One way to define “fairness” is via counterfactual questions, such as: “What decision would have been made, if this loan applicant had been male instead of female?” A fair algorithm should make the same decision in the existing situation as it would make in the counterfactual situation where the applicant is male instead of female, or white instead of black.
Causal models are powerful tools for representing causal relationships. They allow us to predict the effects of interventions, and they allow us to answer counterfactual questions. We can then use the counterfactual statements to measure fairness.
Examples of unfair algorithms
Algorithmic fairness has been in the news frequently over the past five years. Embarrassingly unfair algorithms include the COMPAS recidivism prediction algorithm, which tended to mislabel white offenders as low risk and black offenders as high risk; and the Apple credit card, which offered dramatically lower credit limits to women. Citizens and consumers are holding governments and corporations accountable for algorithmic bias.
COMPAS does not use race as an input, and the Apple credit limit algorithm does not use gender as an input. The US Equal Credit Opportunity Act prohibits lenders from discriminating on the basis of gender, and lenders have interpreted this to mean that they can’t use gender as an input to creditworthiness decisions. But the algorithm manages to discern gender via other factors. For example, if it knows that an applicant has student debt from Wellesley College, it can infer that the applicant is probably a woman. So-called “fairness through unawareness” does not work. We actually need to know gender, if we want to make sure that the algorithm would make the same decision in the counterfactual gender-flipped situation.
There are (at least) three things we might want an algorithmic fairness toolkit to do:
- Create a decision algorithm that is fair from the start
- Check whether an existing algorithm is fair or not / measure how unfair it is
- Adjust an existing algorithm to make it fair
Zaiga focused on number 3: make an algorithm fair, because this is most useful to companies who already have useful decision algorithms. She applied a debiasing method introduced by Wang, Sridhar & Blei (2019).
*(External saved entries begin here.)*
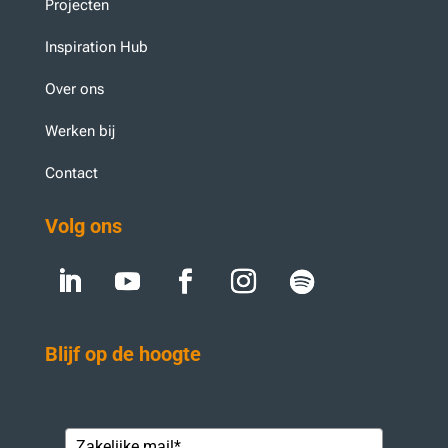
Projecten
Inspiration Hub
Over ons
Werken bij
Contact
Volg ons
Blijf op de hoogte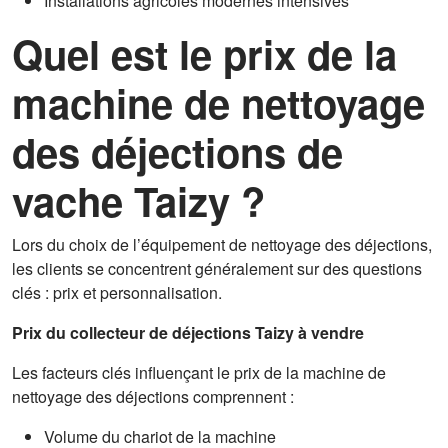
Installations agricoles modernes intensives
Quel est le prix de la
machine de nettoyage
des déjections de
vache Taizy ?
Lors du choix de l’équipement de nettoyage des déjections,
les clients se concentrent généralement sur des questions
clés : prix et personnalisation.
Prix du collecteur de déjections Taizy à vendre
Les facteurs clés influençant le prix de la machine de
nettoyage des déjections comprennent :
Volume du chariot de la machine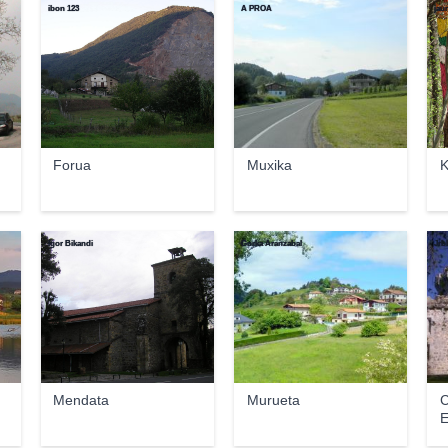
ibon 123
A PROA
jau
Forua
Muxika
K
Igor Bikandi
Gorka Aranzabal
Jrb
Mendata
Murueta
C
E
M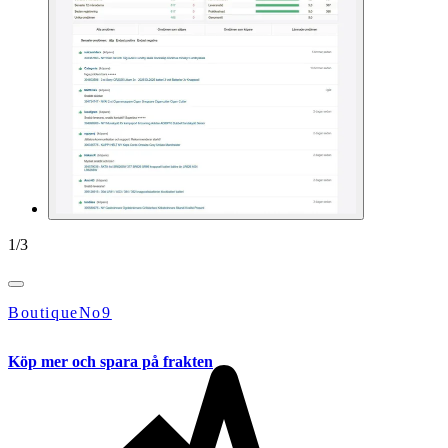
1
/
3
BoutiqueNo9
Köp mer och spara på frakten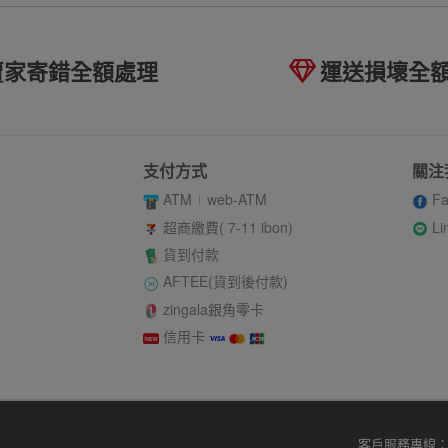
賣家寄錯全額處理
運送損壞全
支付方式
關注
ATM
web-ATM
Fa
Li
超商繳費( 7-11 ibon)
貨到付款
AFTEE(貨到後付款)
zingala銀角零卡
信用卡
客戶服務專線：02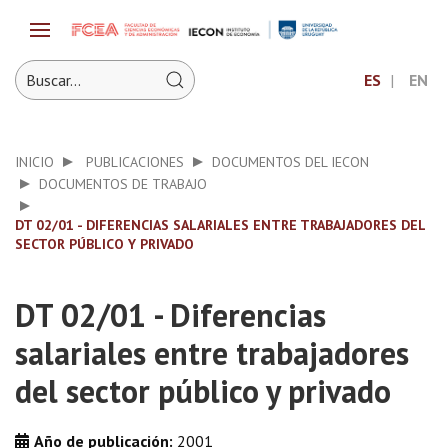
ES
EN
INICIO
PUBLICACIONES
DOCUMENTOS DEL IECON
DOCUMENTOS DE TRABAJO
DT 02/01 - DIFERENCIAS SALARIALES ENTRE TRABAJADORES DEL
SECTOR PÚBLICO Y PRIVADO
DT 02/01 - Diferencias
salariales entre trabajadores
del sector público y privado
Año de publicación:
2001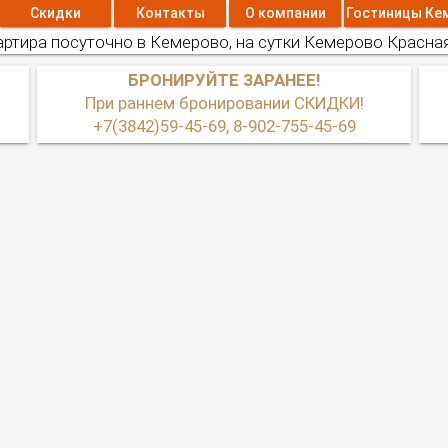
Скидки
Контакты
О компании
Гостиницы Ке
ртира посуточно в Кемерово, на сутки Кемерово Красна
БРОНИРУЙТЕ ЗАРАНЕЕ!
При раннем бронировании СКИДКИ!
+7(3842)59-45-69, 8-902-755-45-69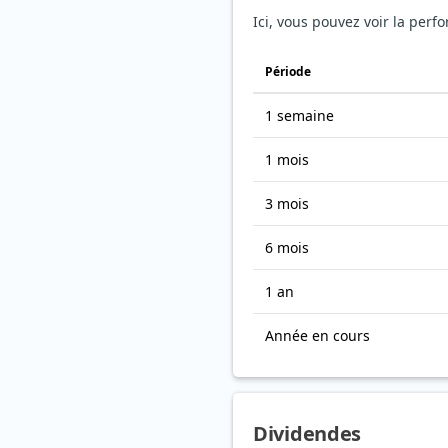
Ici, vous pouvez voir la perf
Période
1 semaine
1 mois
3 mois
6 mois
1 an
Année en cours
Dividendes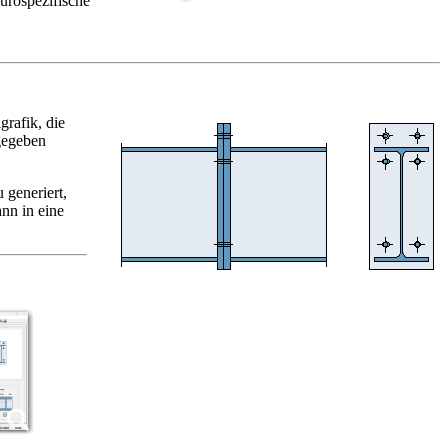
ürospezifische
grafik, die
sgegeben
generiert,
nn in eine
The method requires two things:
- The existing decision algorithm
- A causal model of the relationships between features in the algorithm’s training data.
Silverpond doesn’t have any decision algorithms about individual people, so Zaiga used a public dataset to train a toy algorithm. The strategy was as follows:
- Train a decision algorithm that is known to be biased
- Apply Wang, Sridhar & Blei’s debiasing algorithm, then
- Test whether the debiasing worked.
The debiasing only works if you have the right causal model. In addition to the real dataset, Zaiga decided to create a synthetic dataset for which she knew the exact structure of the causal model. That way she could tell that the debiasing algorithm worked with the correct causal model, before testing it on real data where there was some uncertainty about the causal relationships.
In fact, Zaiga found that the debiasing algorithm worked perfectly on the synthetic data with the known, correct causal model. However, it produced counterintuitive results on the real data where the causal model was uncertain. This shows that finding the correct causal model is crucial for producing fair algorithms.
Silverpond has significant expertise in learning causal models (Lizzie Silver did her PhD on causal discovery). We look forward to applying these capabilities to algorithmic fairness.